C'est la Vie is a 1966 Charlie Morgan 34.

Her home port is Everglades City, FL. Our typical cruising area is Southwest Florida, the Florida Keys, the Southeastern Atlantic Seaboard, and the Bahamas. We are C'est la Vie's third owners and purchased her in 2005. We continue to maintain and update this classic vessel. Please post any questions or comments about C'est la Vie or our travels via the comment links below.

Friday, April 13, 2012

Terrestrial Logistics

After spending the last five days on the road or in the air, we are now back on Sunset Island with our car and non-boat based belongings awaiting our arrival in Beaufort, NC.

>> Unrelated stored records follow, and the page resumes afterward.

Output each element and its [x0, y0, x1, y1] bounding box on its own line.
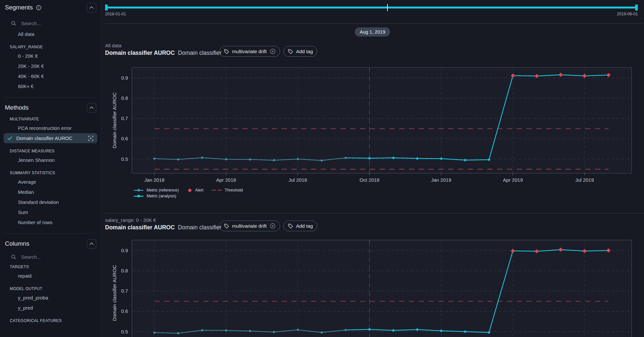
svg-text:Domain classifier AUROC: Domain classifier AUROC — [112, 265, 117, 321]
sidebar-item-median[interactable]: Median — [0, 187, 101, 197]
tag-chip-multivariate-drift[interactable]: multivariate drift — [219, 221, 280, 231]
chart-card-header: All data Domain classifier AUROCDomain c… — [105, 43, 222, 56]
tag-chip-multivariate-drift[interactable]: multivariate drift — [219, 46, 280, 57]
selected-method-label: Domain classifier AUROC — [16, 135, 72, 141]
timeline-cursor[interactable] — [387, 4, 388, 11]
check-icon — [7, 136, 12, 140]
sidebar-item-jensen-shannon[interactable]: Jensen Shannon — [0, 155, 101, 165]
svg-text:Jul 2019: Jul 2019 — [575, 177, 594, 183]
tag-label: multivariate drift — [232, 49, 267, 54]
sidebar-item-average[interactable]: Average — [0, 177, 101, 187]
remove-tag-icon[interactable] — [270, 48, 276, 54]
legend-item-alert[interactable]: Alert — [187, 188, 204, 192]
columns-title: Columns — [5, 240, 29, 247]
svg-text:0.5: 0.5 — [121, 329, 128, 334]
columns-search-input[interactable] — [21, 254, 81, 260]
sidebar-item-0-20k[interactable]: 0 - 20K € — [0, 51, 101, 61]
timeline-left-handle[interactable] — [105, 5, 108, 10]
timeline-end-date: 2019-08-01 — [617, 12, 638, 16]
segments-title: Segments — [5, 4, 33, 11]
svg-text:0.9: 0.9 — [121, 75, 128, 81]
svg-text:Jul 2018: Jul 2018 — [289, 177, 307, 183]
search-icon — [11, 254, 16, 260]
chart-title-suffix: Domain classifier — [178, 224, 221, 231]
sidebar-item-number-of-rows[interactable]: Number of rows — [0, 217, 101, 227]
add-tag-button[interactable]: Add tag — [283, 46, 317, 57]
svg-text:0.5: 0.5 — [121, 156, 128, 162]
main-content: 2018-01-01 2019-08-01 Aug 1, 2019 All da… — [102, 0, 644, 337]
svg-text:0.8: 0.8 — [121, 95, 128, 101]
group-label-salary-range: SALARY_RANGE — [0, 43, 101, 51]
analysis-line-swatch — [134, 196, 144, 197]
add-tag-label: Add tag — [296, 223, 313, 229]
svg-text:0.6: 0.6 — [121, 136, 128, 141]
svg-text:Jan 2018: Jan 2018 — [144, 177, 165, 183]
sidebar-item-standard-deviation[interactable]: Standard deviation — [0, 197, 101, 207]
remove-tag-icon[interactable] — [270, 223, 276, 229]
group-label-summary-statistics: SUMMARY STATISTICS — [0, 169, 101, 176]
columns-header: Columns — [0, 239, 101, 249]
timeline-range-bar[interactable] — [105, 7, 638, 8]
columns-collapse-button[interactable] — [87, 239, 96, 249]
methods-section: Methods MULTIVARIATE PCA reconstruction … — [0, 100, 101, 231]
sidebar-item-all-data[interactable]: All data — [0, 29, 101, 39]
sidebar-divider — [3, 233, 98, 234]
auroc-chart-salary-0-20k[interactable]: 0.50.60.70.80.9Jan 2018Apr 2018Jul 2018O… — [108, 238, 644, 337]
selected-date-chip[interactable]: Aug 1, 2019 — [355, 27, 390, 37]
group-label-distance-measures: DISTANCE MEASURES — [0, 147, 101, 155]
svg-text:0.8: 0.8 — [121, 268, 128, 273]
sidebar-item-domain-classifier-auroc[interactable]: Domain classifier AUROC — [4, 133, 97, 143]
reference-line-swatch — [134, 190, 144, 191]
methods-title: Methods — [5, 104, 29, 111]
tag-icon — [288, 49, 293, 54]
sidebar-item-y-pred[interactable]: y_pred — [0, 303, 101, 313]
timeline-start-date: 2018-01-01 — [105, 12, 126, 16]
legend-label-analysis: Metric (analysis) — [147, 194, 176, 198]
legend-item-threshold[interactable]: Threshold — [212, 188, 243, 192]
auroc-chart-all-data[interactable]: 0.50.60.70.80.9Jan 2018Apr 2018Jul 2018O… — [108, 65, 644, 187]
sidebar-item-repaid[interactable]: repaid — [0, 271, 101, 281]
sidebar-item-20k-20k[interactable]: 20K - 20K € — [0, 61, 101, 71]
focus-chart-icon[interactable] — [88, 136, 93, 141]
chart-title: Domain classifier AUROC — [105, 50, 175, 56]
sidebar-item-pca-reconstruction-error[interactable]: PCA reconstruction error — [0, 123, 101, 133]
svg-text:0.7: 0.7 — [121, 288, 128, 294]
chevron-up-icon — [89, 242, 94, 245]
threshold-dash-swatch — [212, 190, 222, 191]
methods-collapse-button[interactable] — [87, 103, 96, 113]
info-icon[interactable] — [36, 5, 41, 10]
svg-text:Jan 2019: Jan 2019 — [431, 177, 451, 183]
group-label-model-output: MODEL OUTPUT — [0, 285, 101, 292]
group-label-targets: TARGETS — [0, 263, 101, 270]
segments-search-input[interactable] — [21, 20, 81, 26]
sidebar-item-40k-60k[interactable]: 40K - 60K € — [0, 71, 101, 81]
sidebar-item-sum[interactable]: Sum — [0, 207, 101, 217]
sidebar: Segments All data SALARY_RANGE 0 - 20K €… — [0, 0, 101, 337]
chart-card-header: salary_range: 0 - 20K € Domain classifie… — [105, 217, 222, 231]
segments-collapse-button[interactable] — [87, 3, 96, 12]
legend-label-reference: Metric (reference) — [147, 188, 179, 192]
sidebar-item-60k-plus[interactable]: 60K+ € — [0, 81, 101, 91]
timeline-right-handle[interactable] — [635, 5, 638, 10]
sidebar-divider — [3, 97, 98, 98]
add-tag-button[interactable]: Add tag — [283, 221, 317, 231]
chevron-up-icon — [89, 6, 94, 9]
sidebar-item-y-pred-proba[interactable]: y_pred_proba — [0, 293, 101, 303]
add-tag-label: Add tag — [296, 49, 313, 54]
header-divider — [105, 23, 642, 24]
svg-text:Domain classifier AUROC: Domain classifier AUROC — [112, 92, 117, 148]
chevron-up-icon — [89, 106, 94, 109]
chart-title: Domain classifier AUROC — [105, 224, 175, 231]
segments-header: Segments — [0, 3, 101, 12]
legend-label-alert: Alert — [195, 188, 204, 192]
legend-item-reference[interactable]: Metric (reference) — [134, 188, 179, 192]
search-icon — [11, 21, 16, 26]
svg-text:Apr 2019: Apr 2019 — [503, 177, 523, 183]
methods-header: Methods — [0, 103, 101, 113]
app-root: Segments All data SALARY_RANGE 0 - 20K €… — [0, 0, 644, 337]
section-divider — [105, 213, 644, 213]
tag-list: multivariate drift Add tag — [219, 221, 317, 231]
svg-text:0.7: 0.7 — [121, 115, 128, 121]
segment-label: salary_range: 0 - 20K € — [105, 217, 222, 223]
legend-item-analysis[interactable]: Metric (analysis) — [134, 194, 176, 198]
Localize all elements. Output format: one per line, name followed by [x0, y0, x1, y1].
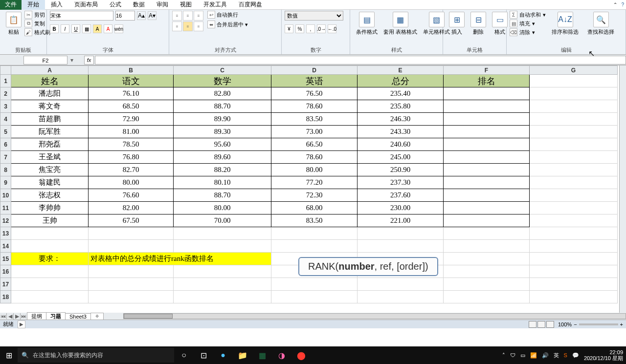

We departed Everglades City last Monday afternoon Anne driving our vehicle and myself in an NCOBS' Van.   Destination one, Seafarer Marine, Ft. Lauderdale, FL to stock up on supplies and materials for summer boat projects.

We arrived in Beaufort Tuesday evening.  Wednesday, Anne caught up with friends and searched for a summer rental while I completed some OB work.  Both Tuesday and Wednesday night we thoroughly enjoyed celebrating our Beaufort homecoming with friends.

Thanks to Jeff A. for being a wonderful host and allowing us to crash at his place.

Thursday we deposited our car and gear in Beaufort, and drove westward in the NCOBS Van.  We visited with my family and some longtime family friends on Thursday evening.

A couple early morning hours of driving on Friday and we arrived at the NCOBS Office in Asheville, NC.  By mid morning our friend Luis was shuttling us south to Greenville / Spartanburg airport (GSP).  Our Friday the 13th flight was uneventful and Trish's car, pre-stashed at the Punta Gorda Airport by my parents a week earlier, allowed us to completed the journey back to Sunset Island.

Ahh - the simple life of cruising is fraught with complex logistics.  Perhaps when we commit to living aboard full time these complexities will diminish?   Perhaps it is just the price to be paid for the more quiet, peaceful times on the water.

Sunday, April 8, 2012

A bit of progress on the keel and a frenzy of packing

Between packing up Outward Bound gear for summer programs and attempting to figure out what we need to pack for a summer, maybe more, on the the boat; we did mange to complete the installation of the keel on our dinghy project.

We used a combination of thicken epoxy and wood screws to affix the strips of red oak.  A single 3/4" thick strip, intended guard against wear, runs the length of the hull.  From amid ships aft the depth of the keel increases to nearly 4".

We still have some finishing work to do on the keel before panting the hull.